Stored data entries
--*--
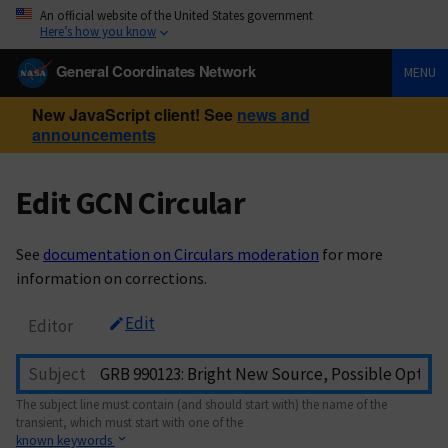
An official website of the United States government
Here’s how you know
General Coordinates Network
MENU
New JavaScript client! See
news and
announcements
Edit GCN Circular
See
documentation on Circulars moderation
for more
information on corrections.
Edit
Editor
Subject
The subject line must contain (and should start with) the name of the
transient, which must start with one of the
known keywords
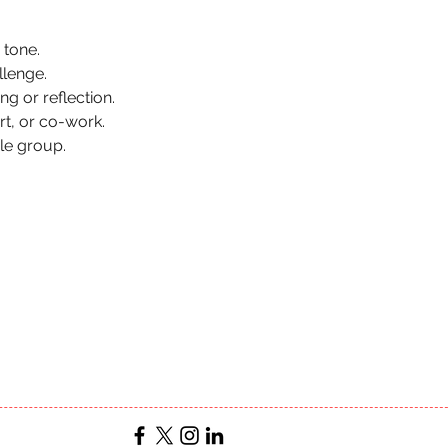
 tone.
llenge.
ng or reflection.
t, or co-work.
le group.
--*--
Among the entries, how many lines include the word "must"? Answer with a single number and nothing further.

=== TASK RESPONSE ===
2